Use conservation of momentum (angular).
massbullet*velocitybullet*radius=massdoorbullet*w door
d) you do that, but energy was lost...
So (.005kg)(1000m/s)(1.06m)=(20.305kg)(w door)
w door=.26101?
I didn't check the math, but you need units ALWAYS. If your math is correct, w= .26 radians/sec
To solve parts (c) and (d) of the problem, we need to understand the conservation of angular momentum and kinetic energy.
(c) To find the angular speed at which the door swings open immediately after the collision, we can use the principle of conservation of angular momentum. Before the collision, the bullet has no angular momentum since it is traveling in a straight line. However, after the collision, the bullet becomes embedded in the door and starts moving in a circular path.
We can calculate the initial angular momentum of the bullet-door system by using the formula:
L_initial = m_bullet * v_bullet * r
where
m_bullet = mass of the bullet
v_bullet = velocity of the bullet
r = radius of circular motion (distance at which the bullet embeds in the door)
Substituting the given values:
m_bullet = 0.005 kg
v_bullet = 1.00 * 10^3 m/s
r = 0.106 m
L_initial = 0.005 kg * (1.00 * 10^3 m/s) * 0.106 m
Next, we need to find the final angular momentum of the system. After the collision, the bullet and door will move together as a single object. The door will rotate about its hinge, so its angular momentum will be given by:
L_final = I * ω
where
I = moment of inertia of the door (which is assumed to be a rod)

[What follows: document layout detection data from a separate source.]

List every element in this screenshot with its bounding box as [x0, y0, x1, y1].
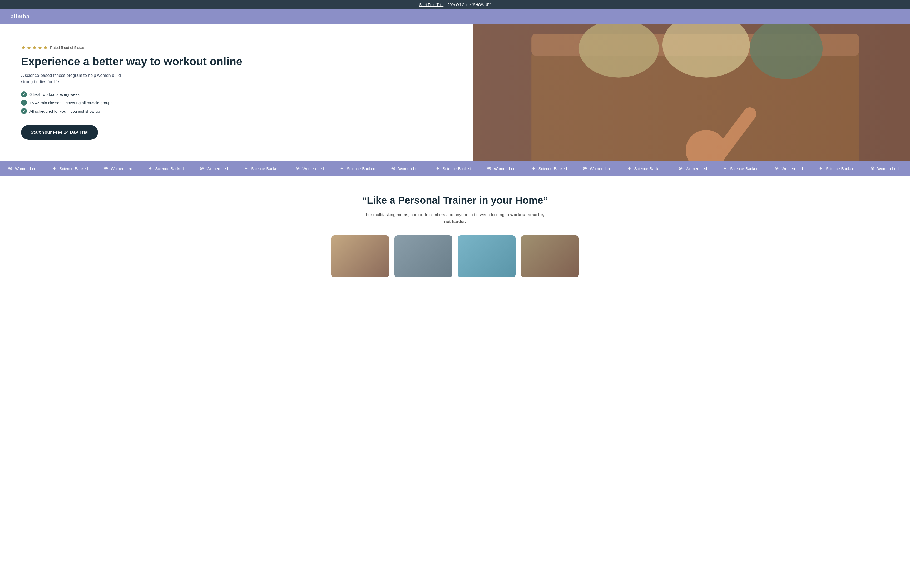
ticker-icon: ✦	[339, 165, 344, 171]
ticker-item: ✦Science-Backed	[44, 165, 95, 171]
thumbnail-4	[521, 235, 579, 278]
ticker-item: ✦Science-Backed	[524, 165, 575, 171]
ticker-icon: ❀	[487, 165, 491, 171]
ticker-label: Women-Led	[782, 166, 803, 171]
ticker-icon: ✦	[435, 165, 440, 171]
announcement-cta-link[interactable]: Start Free Trial	[419, 3, 444, 7]
announcement-bar: Start Free Trial – 20% Off Code "SHOWUP"	[0, 0, 910, 10]
svg-rect-1	[531, 48, 859, 161]
ticker-item: ✦Science-Backed	[715, 165, 766, 171]
ticker-label: Women-Led	[207, 166, 228, 171]
svg-point-5	[750, 24, 823, 79]
ticker-label: Women-Led	[494, 166, 515, 171]
ticker-item: ❀Women-Led	[192, 165, 236, 171]
logo: alimba	[11, 13, 30, 20]
ticker-label: Science-Backed	[347, 166, 375, 171]
ticker-icon: ✦	[148, 165, 152, 171]
hero-section: ★ ★ ★ ★ ★ Rated 5 out of 5 stars Experie…	[0, 24, 910, 161]
ticker-icon: ❀	[8, 165, 12, 171]
svg-rect-2	[531, 34, 859, 56]
quote-section: “Like a Personal Trainer in your Home” F…	[0, 176, 910, 288]
star-3: ★	[32, 44, 37, 51]
ticker-icon: ❀	[200, 165, 204, 171]
feature-label-1: 6 fresh workouts every week	[29, 92, 79, 97]
feature-item-1: 6 fresh workouts every week	[21, 91, 457, 97]
ticker-icon: ❀	[774, 165, 779, 171]
ticker-icon: ✦	[52, 165, 57, 171]
ticker-item: ❀Women-Led	[575, 165, 619, 171]
svg-point-3	[579, 24, 659, 78]
star-1: ★	[21, 44, 26, 51]
ticker-item: ✦Science-Backed	[907, 165, 910, 171]
ticker-label: Science-Backed	[826, 166, 854, 171]
ticker-item: ✦Science-Backed	[236, 165, 287, 171]
ticker-label: Science-Backed	[251, 166, 280, 171]
ticker-icon: ❀	[296, 165, 300, 171]
ticker-icon: ✦	[244, 165, 248, 171]
ticker-item: ✦Science-Backed	[619, 165, 671, 171]
ticker-icon: ❀	[391, 165, 396, 171]
ticker-item: ❀Women-Led	[0, 165, 44, 171]
quote-subtext: For multitasking mums, corporate climber…	[365, 212, 545, 225]
announcement-rest: – 20% Off Code "SHOWUP"	[443, 3, 491, 7]
features-list: 6 fresh workouts every week 15-45 min cl…	[21, 91, 457, 116]
thumbnail-2	[394, 235, 453, 278]
hero-image	[473, 24, 910, 161]
rating-row: ★ ★ ★ ★ ★ Rated 5 out of 5 stars	[21, 44, 457, 51]
cta-button[interactable]: Start Your Free 14 Day Trial	[21, 125, 98, 140]
ticker-label: Women-Led	[15, 166, 36, 171]
ticker-icon: ✦	[531, 165, 536, 171]
feature-item-3: All scheduled for you – you just show up	[21, 108, 457, 114]
quote-subtext-plain: For multitasking mums, corporate climber…	[366, 212, 510, 217]
ticker-icon: ❀	[583, 165, 587, 171]
feature-item-2: 15-45 min classes – covering all muscle …	[21, 100, 457, 105]
ticker-item: ❀Women-Led	[383, 165, 427, 171]
ticker-label: Women-Led	[686, 166, 707, 171]
check-icon-3	[21, 108, 27, 114]
check-icon-1	[21, 91, 27, 97]
star-4: ★	[38, 44, 42, 51]
ticker-icon: ❀	[870, 165, 875, 171]
quote-headline: “Like a Personal Trainer in your Home”	[11, 195, 899, 206]
svg-line-10	[706, 114, 750, 161]
ticker-item: ❀Women-Led	[766, 165, 811, 171]
ticker-label: Women-Led	[877, 166, 899, 171]
hero-subtext: A science-based fitness program to help …	[21, 73, 132, 85]
nav: alimba	[0, 10, 910, 24]
star-5: ★	[43, 44, 48, 51]
check-icon-2	[21, 100, 27, 105]
ticker-label: Science-Backed	[730, 166, 758, 171]
ticker-bar: ❀Women-Led✦Science-Backed❀Women-Led✦Scie…	[0, 161, 910, 176]
ticker-icon: ✦	[819, 165, 823, 171]
ticker-item: ✦Science-Backed	[428, 165, 479, 171]
thumbnail-3	[457, 235, 516, 278]
ticker-label: Women-Led	[590, 166, 611, 171]
star-rating: ★ ★ ★ ★ ★	[21, 44, 48, 51]
rating-label: Rated 5 out of 5 stars	[50, 45, 85, 50]
ticker-item: ✦Science-Backed	[140, 165, 191, 171]
ticker-icon: ✦	[723, 165, 727, 171]
ticker-item: ❀Women-Led	[288, 165, 332, 171]
ticker-item: ❀Women-Led	[862, 165, 907, 171]
ticker-label: Women-Led	[111, 166, 132, 171]
ticker-item: ❀Women-Led	[96, 165, 140, 171]
ticker-item: ✦Science-Backed	[811, 165, 862, 171]
ticker-label: Science-Backed	[155, 166, 184, 171]
hero-image-area	[473, 24, 910, 161]
hero-left: ★ ★ ★ ★ ★ Rated 5 out of 5 stars Experie…	[0, 24, 473, 161]
ticker-label: Science-Backed	[59, 166, 88, 171]
svg-point-4	[663, 24, 750, 78]
ticker-label: Science-Backed	[634, 166, 663, 171]
thumbnail-1	[331, 235, 389, 278]
hero-svg	[473, 24, 910, 161]
ticker-item: ❀Women-Led	[671, 165, 715, 171]
ticker-item: ❀Women-Led	[479, 165, 523, 171]
feature-label-3: All scheduled for you – you just show up	[29, 109, 100, 113]
ticker-item: ✦Science-Backed	[332, 165, 383, 171]
ticker-track: ❀Women-Led✦Science-Backed❀Women-Led✦Scie…	[0, 165, 910, 171]
svg-point-8	[686, 130, 726, 161]
ticker-icon: ✦	[627, 165, 632, 171]
ticker-label: Women-Led	[398, 166, 419, 171]
star-2: ★	[27, 44, 31, 51]
ticker-icon: ❀	[104, 165, 108, 171]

ω = angular speed of the door
Substituting the given values:
I = moment of inertia of a rod about one end = (1/3) * m * L^2
m = mass of the door = 20.3 kg
L = length of the door = 1.00 m
I = (1/3) * (20.3 kg) * (1.00 m)^2
We need to convert the length of the door from meters to centimeters to match the given units.
I = (1/3) * (20.3 kg) * (100 cm)^2
Finally, we can equate the initial and final angular momenta and solve for ω:
L_initial = L_final
0.005 kg * (1.00 * 10^3 m/s) * 0.106 m = (1/3) * (20.3 kg) * (100 cm)^2 * ω
Solving the equation above will give us the angular speed at which the door swings open immediately after the collision.
(d) To calculate the energy of the door-bullet system and determine whether it is less than or equal to the kinetic energy of the bullet before the collision, we need to compare the kinetic energy before and after the collision.
The initial kinetic energy of the bullet is given by:
KE_initial = (1/2) * m_bullet * (v_bullet)^2
Substituting the given values:
m_bullet = 0.005 kg
v_bullet = 1.00 * 10^3 m/s
KE_initial = (1/2) * (0.005 kg) * (1.00 * 10^3 m/s)^2
Next, we need to calculate the final kinetic energy of the door-bullet system after the collision. To do this, we can use the fact that angular velocity affects kinetic energy and rotate the entire system to a reference frame in which the door is stationary.
The final kinetic energy of the door-bullet system will then be:
KE_final = (1/2) * (m_door + m_bullet) * ((v_bullet * r)^2 + ω^2 * I)
Substituting the given values:
m_door = 20.3 kg (mass of the door)
m_bullet = 0.005 kg
v_bullet = 1.00 * 10^3 m/s
r = 0.106 m (distance at which the bullet embeds in the door)
ω = angular speed of the door (calculated in part (c))
I = moment of inertia of the door (calculated in part (c))
After calculating the final kinetic energy, we can compare it with the initial kinetic energy to determine if it is less than or equal to the initial kinetic energy of the bullet.